If you could only bring one data structure to a coding interview, it should be a hash map. Hash maps (dictionaries in Python, objects or Maps in JavaScript) give you O(1) average-case lookup, insertion, and deletion. That single property unlocks dozens of interview problems — from the classic Two Sum to prefix-sum tricks to LRU Cache design. In this guide, you will learn five battle-tested hash map patterns, see full Python walkthroughs for three key problems, and get a practice list of 10 problems organized by pattern type.

Why Hash Maps Are the #1 Interview Tool

Most brute-force interview solutions involve nested loops — scanning the array once to pick an element, then scanning again to find its complement or match. That is O(n²). A hash map eliminates the inner loop by letting you answer "have I seen this value before?" in O(1) time.

The Complement Trick

Instead of searching for a pair that sums to a target, compute the complement (target − current) and look it up in the hash map. If it exists, you found your answer. If not, store the current value and move on. This single idea powers Two Sum, Subarray Sum Equals K, and many more.

  • O(1) lookup — turn O(n²) brute-force into O(n) single-pass solutions.
  • Flexible keys — strings, tuples, frozen sets — anything hashable can be a key.
  • Counts & indices — store frequencies, last-seen indices, or prefix sums as values.

5 Essential Hash Map Patterns

Pattern 1 — Frequency Counting

Count how often each element appears, then use those counts to answer the question. This is the most common hash map pattern and appears in anagram checks, top-K problems, and majority element.

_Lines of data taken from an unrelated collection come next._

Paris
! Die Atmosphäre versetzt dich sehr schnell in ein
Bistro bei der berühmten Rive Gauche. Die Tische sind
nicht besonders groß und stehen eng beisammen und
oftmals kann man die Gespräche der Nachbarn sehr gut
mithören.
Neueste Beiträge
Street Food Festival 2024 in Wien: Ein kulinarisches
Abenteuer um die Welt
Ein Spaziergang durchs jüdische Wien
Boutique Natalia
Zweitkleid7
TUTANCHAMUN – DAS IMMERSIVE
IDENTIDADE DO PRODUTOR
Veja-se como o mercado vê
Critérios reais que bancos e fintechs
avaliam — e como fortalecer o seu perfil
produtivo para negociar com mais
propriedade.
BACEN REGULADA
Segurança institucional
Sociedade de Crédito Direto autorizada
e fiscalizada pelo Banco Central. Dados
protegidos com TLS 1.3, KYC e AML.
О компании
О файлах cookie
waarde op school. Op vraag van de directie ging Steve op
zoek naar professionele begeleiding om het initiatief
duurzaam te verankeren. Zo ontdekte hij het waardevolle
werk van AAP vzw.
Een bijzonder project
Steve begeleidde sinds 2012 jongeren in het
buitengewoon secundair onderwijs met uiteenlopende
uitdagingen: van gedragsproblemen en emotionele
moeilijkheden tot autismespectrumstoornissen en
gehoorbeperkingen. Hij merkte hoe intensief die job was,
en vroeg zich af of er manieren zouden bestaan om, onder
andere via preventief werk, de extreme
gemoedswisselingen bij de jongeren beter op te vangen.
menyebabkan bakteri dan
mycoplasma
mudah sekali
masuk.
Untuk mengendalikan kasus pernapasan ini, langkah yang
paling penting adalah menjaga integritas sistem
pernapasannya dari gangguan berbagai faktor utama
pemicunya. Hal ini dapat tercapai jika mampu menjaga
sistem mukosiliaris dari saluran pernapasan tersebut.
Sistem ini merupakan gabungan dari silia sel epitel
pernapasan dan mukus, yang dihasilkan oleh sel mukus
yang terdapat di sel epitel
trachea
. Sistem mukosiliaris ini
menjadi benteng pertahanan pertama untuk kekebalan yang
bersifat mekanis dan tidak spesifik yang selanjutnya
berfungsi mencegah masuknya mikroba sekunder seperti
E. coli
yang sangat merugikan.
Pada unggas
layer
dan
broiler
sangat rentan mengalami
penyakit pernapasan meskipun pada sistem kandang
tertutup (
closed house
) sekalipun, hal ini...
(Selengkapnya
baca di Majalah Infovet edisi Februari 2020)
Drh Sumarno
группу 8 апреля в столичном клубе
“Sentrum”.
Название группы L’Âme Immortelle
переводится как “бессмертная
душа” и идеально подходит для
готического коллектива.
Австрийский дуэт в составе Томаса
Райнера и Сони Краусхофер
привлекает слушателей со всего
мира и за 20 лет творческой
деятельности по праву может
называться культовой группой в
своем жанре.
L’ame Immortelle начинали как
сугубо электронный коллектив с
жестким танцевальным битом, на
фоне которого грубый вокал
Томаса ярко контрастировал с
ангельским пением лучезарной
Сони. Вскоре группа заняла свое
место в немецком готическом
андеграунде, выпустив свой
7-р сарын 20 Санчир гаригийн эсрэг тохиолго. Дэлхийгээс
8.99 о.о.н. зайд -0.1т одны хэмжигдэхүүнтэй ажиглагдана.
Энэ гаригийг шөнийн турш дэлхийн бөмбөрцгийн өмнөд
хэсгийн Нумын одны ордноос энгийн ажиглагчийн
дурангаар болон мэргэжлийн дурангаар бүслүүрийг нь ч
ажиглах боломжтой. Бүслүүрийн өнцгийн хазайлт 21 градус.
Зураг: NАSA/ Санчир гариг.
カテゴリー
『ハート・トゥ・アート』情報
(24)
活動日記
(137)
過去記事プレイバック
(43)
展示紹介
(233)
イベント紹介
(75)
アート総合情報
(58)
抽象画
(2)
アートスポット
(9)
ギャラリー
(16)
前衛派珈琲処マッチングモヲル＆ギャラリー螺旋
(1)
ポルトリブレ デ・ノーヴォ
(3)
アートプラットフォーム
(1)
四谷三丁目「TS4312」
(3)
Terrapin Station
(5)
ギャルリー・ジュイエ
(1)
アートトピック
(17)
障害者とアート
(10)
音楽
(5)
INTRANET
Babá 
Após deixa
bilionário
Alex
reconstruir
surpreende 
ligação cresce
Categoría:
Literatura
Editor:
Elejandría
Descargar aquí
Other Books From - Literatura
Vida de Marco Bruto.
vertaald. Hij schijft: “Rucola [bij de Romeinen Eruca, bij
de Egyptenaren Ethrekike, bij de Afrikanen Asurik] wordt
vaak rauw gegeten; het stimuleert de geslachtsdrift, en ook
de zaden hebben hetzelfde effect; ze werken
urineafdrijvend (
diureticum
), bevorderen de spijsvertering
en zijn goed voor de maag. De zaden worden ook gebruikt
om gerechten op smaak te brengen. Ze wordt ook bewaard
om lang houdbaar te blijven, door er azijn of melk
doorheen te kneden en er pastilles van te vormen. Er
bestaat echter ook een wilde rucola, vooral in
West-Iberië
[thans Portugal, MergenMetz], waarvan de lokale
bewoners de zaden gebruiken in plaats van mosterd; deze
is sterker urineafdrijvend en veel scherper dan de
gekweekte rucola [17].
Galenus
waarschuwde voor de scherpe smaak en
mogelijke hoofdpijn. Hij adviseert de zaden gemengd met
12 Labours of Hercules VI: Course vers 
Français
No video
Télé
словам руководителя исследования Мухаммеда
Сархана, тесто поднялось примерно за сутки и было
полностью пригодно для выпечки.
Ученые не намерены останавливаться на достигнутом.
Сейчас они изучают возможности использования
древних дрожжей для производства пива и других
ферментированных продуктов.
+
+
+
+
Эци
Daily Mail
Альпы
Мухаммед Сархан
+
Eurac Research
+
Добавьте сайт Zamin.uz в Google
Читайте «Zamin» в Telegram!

Classic problems: LC 242 Valid Anagram, LC 347 Top K Frequent Elements, LC 169 Majority Element.

# Frequency counting template
from collections import Counter

def is_anagram(s: str, t: str) -> bool:
    return Counter(s) == Counter(t)

Learn more on our Hash Map Counting pattern page.

Pattern 2 — Two Sum / Complement Pattern

Store each element (or a running value) in a hash map as you iterate. At each step, check whether the complement needed to satisfy the condition already exists in the map. This converts an O(n²) scan into a single O(n) pass.

Classic problems: LC 1 Two Sum, LC 560 Subarray Sum Equals K, LC 454 4Sum II.

Explore our Two Sum Pattern deep-dive.

Pattern 3 — Grouping / Bucketing

Use a hash map where the key represents a canonical form and the value is a list of items sharing that key. The trick is choosing the right key — sorted characters for anagrams, digit patterns for phone number groups, etc.

Classic problems: LC 49 Group Anagrams, LC 249 Group Shifted Strings, LC 609 Find Duplicate File in System.

Pattern 4 — Caching / Memoization

Use a hash map to cache previously computed results so you never recompute the same subproblem. This is the heart of top-down DP and shows up in design problems like LRU Cache where you need O(1) access to cached entries.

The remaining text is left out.